# [Records for this task]
□ □ □ □ □ □ □

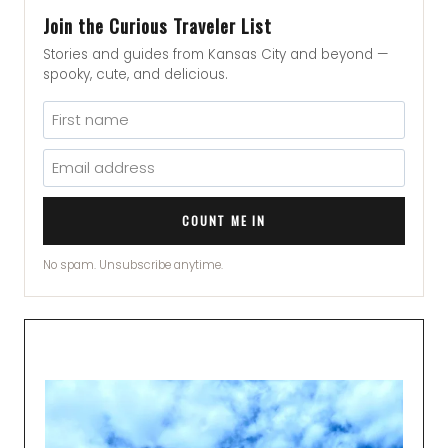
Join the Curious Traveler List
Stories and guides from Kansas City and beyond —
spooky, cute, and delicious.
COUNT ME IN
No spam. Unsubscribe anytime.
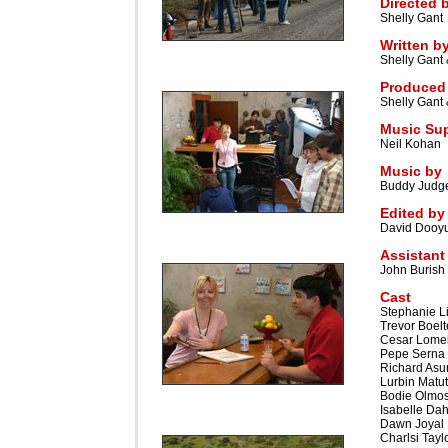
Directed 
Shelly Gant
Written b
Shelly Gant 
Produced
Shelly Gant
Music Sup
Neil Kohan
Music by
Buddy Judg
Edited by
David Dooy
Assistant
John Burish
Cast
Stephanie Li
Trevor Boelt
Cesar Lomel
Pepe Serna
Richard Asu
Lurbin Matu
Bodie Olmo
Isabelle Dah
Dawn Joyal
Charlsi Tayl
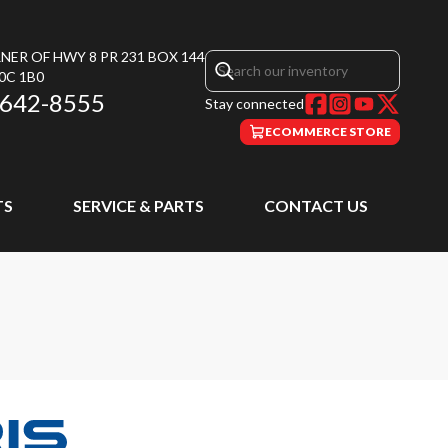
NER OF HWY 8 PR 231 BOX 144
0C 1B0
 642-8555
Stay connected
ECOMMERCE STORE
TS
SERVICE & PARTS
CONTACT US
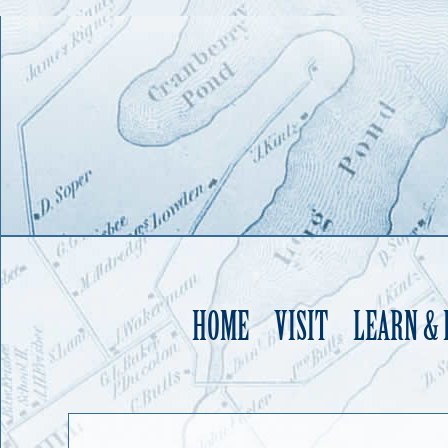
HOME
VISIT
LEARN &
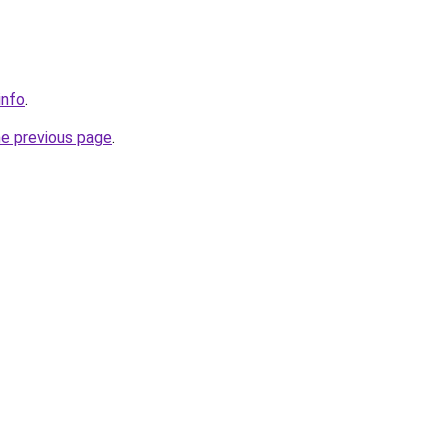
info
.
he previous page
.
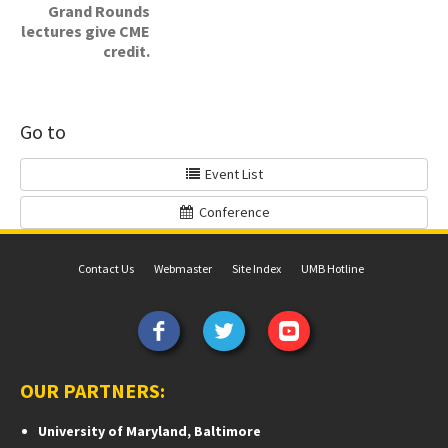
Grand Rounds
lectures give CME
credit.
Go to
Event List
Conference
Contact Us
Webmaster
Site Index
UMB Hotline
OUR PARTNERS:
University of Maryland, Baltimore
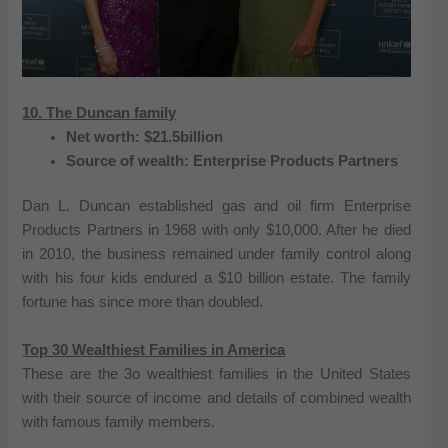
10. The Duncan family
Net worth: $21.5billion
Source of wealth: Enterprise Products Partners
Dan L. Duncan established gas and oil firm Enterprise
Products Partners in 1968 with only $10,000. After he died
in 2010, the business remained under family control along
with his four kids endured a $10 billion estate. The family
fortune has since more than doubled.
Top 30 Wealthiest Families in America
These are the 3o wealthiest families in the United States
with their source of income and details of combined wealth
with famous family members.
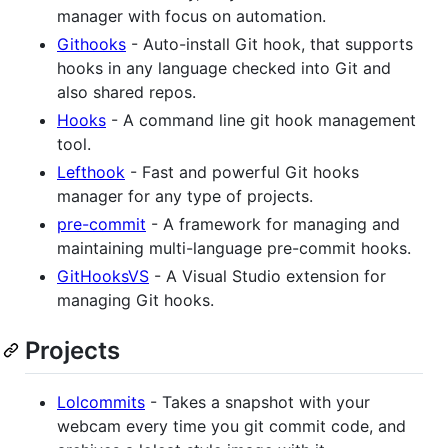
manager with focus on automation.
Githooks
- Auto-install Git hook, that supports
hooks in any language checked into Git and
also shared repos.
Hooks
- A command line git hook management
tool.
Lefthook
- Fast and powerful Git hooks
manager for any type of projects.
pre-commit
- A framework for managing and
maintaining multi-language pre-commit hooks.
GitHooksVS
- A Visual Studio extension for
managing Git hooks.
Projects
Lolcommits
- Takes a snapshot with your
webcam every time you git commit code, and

□ □ □ □ □ □ □

# [What to work on]
Reproduce each entry precisely, dropping only the pictures.

# [Exercise answer]
Join the Curious Traveler List
Stories and guides from Kansas City and beyond —
spooky, cute, and delicious.
COUNT ME IN
No spam. Unsubscribe anytime.
Directed 
Shelly Gant
Written b
Shelly Gant 
Produced
Shelly Gant
Music Sup
Neil Kohan
Music by
Buddy Judg
Edited by
David Dooy
Assistant
John Burish
Cast
Stephanie Li
Trevor Boelt
Cesar Lomel
Pepe Serna
Richard Asu
Lurbin Matu
Bodie Olmo
Isabelle Dah
Dawn Joyal
Charlsi Tayl
NER OF HWY 8 PR 231 BOX 144
0C 1B0
 642-8555
Stay connected
ECOMMERCE STORE
TS
SERVICE & PARTS
CONTACT US
HOME
VISIT
LEARN &
info
.
he previous page
.
Grand Rounds
lectures give CME
credit.
Go to
Event List
Conference
Contact Us
Webmaster
Site Index
UMB Hotline
OUR PARTNERS:
University of Maryland, Baltimore
10. The Duncan family
Net worth: $21.5billion
Source of wealth: Enterprise Products Partners
Dan L. Duncan established gas and oil firm Enterprise
Products Partners in 1968 with only $10,000. After he died
in 2010, the business remained under family control along
with his four kids endured a $10 billion estate. The family
fortune has since more than doubled.
Top 30 Wealthiest Families in America
These are the 3o wealthiest families in the United States
with their source of income and details of combined wealth
with famous family members.
manager with focus on automation.
Githooks
- Auto-install Git hook, that supports
hooks in any language checked into Git and
also shared repos.
Hooks
- A command line git hook management
tool.
Lefthook
- Fast and powerful Git hooks
manager for any type of projects.
pre-commit
- A framework for managing and
maintaining multi-language pre-commit hooks.
GitHooksVS
- A Visual Studio extension for
managing Git hooks.
Projects
Lolcommits
- Takes a snapshot with your
webcam every time you git commit code, and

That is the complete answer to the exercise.